- _DATA SECTION_
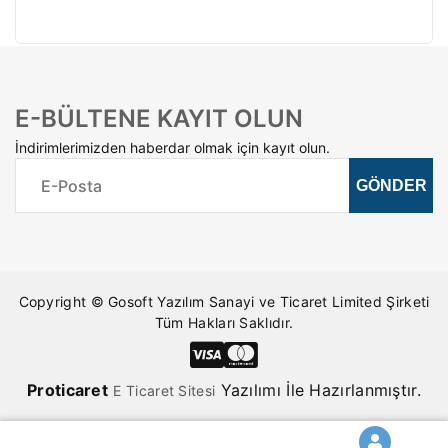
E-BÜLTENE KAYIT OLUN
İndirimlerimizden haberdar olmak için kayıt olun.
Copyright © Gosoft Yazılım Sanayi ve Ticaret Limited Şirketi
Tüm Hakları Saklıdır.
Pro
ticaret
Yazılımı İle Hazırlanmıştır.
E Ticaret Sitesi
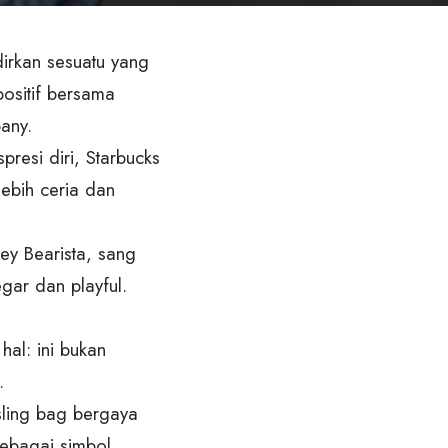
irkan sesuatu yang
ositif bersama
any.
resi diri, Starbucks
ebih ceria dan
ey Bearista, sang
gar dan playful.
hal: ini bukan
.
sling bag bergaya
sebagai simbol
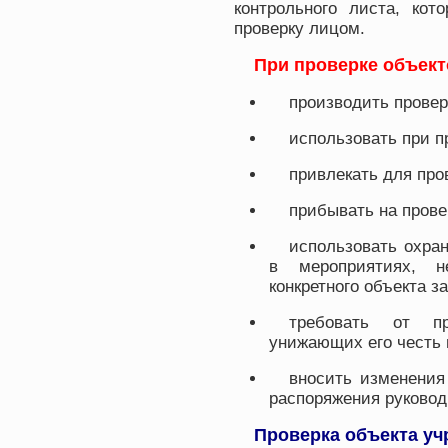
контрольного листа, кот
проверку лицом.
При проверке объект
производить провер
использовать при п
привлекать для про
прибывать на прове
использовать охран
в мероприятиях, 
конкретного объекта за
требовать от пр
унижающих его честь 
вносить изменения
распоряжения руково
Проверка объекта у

==

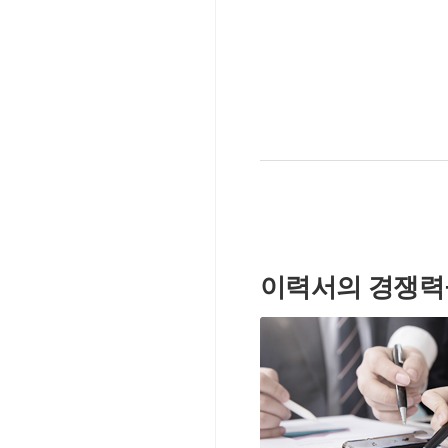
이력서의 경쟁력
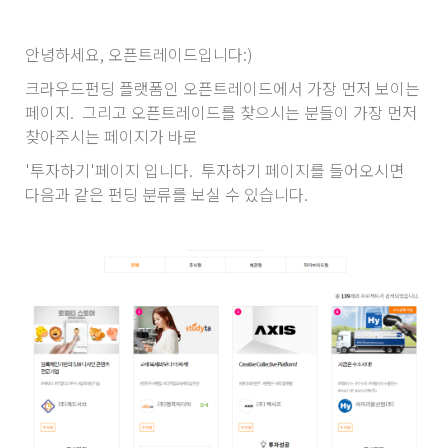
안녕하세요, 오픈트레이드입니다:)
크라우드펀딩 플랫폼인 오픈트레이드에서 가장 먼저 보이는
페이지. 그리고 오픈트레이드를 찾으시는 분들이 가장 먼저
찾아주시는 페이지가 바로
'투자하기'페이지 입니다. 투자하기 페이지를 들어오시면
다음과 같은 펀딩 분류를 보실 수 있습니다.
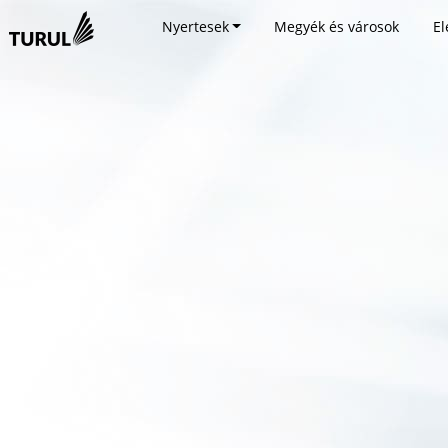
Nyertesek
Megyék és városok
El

==

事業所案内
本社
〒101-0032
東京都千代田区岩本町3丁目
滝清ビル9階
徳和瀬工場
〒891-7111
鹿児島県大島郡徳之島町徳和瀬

- _PROBLEM TO SOLVE_
Looking at the listing above, which lines run from the one containing "Yazılımı İle Hazırlanmıştır." through the one containing "производить провер"? Print exactly those, ends included, pictures excluded.

- _EXPECTED OUTPUT_
Yazılımı İle Hazırlanmıştır.
E Ticaret Sitesi
irkan sesuatu yang
ositif bersama
any.
resi diri, Starbucks
ebih ceria dan
ey Bearista, sang
gar dan playful.
hal: ini bukan
.
sling bag bergaya
sebagai simbol
контрольного листа, кот
проверку лицом.
При проверке объект
производить провер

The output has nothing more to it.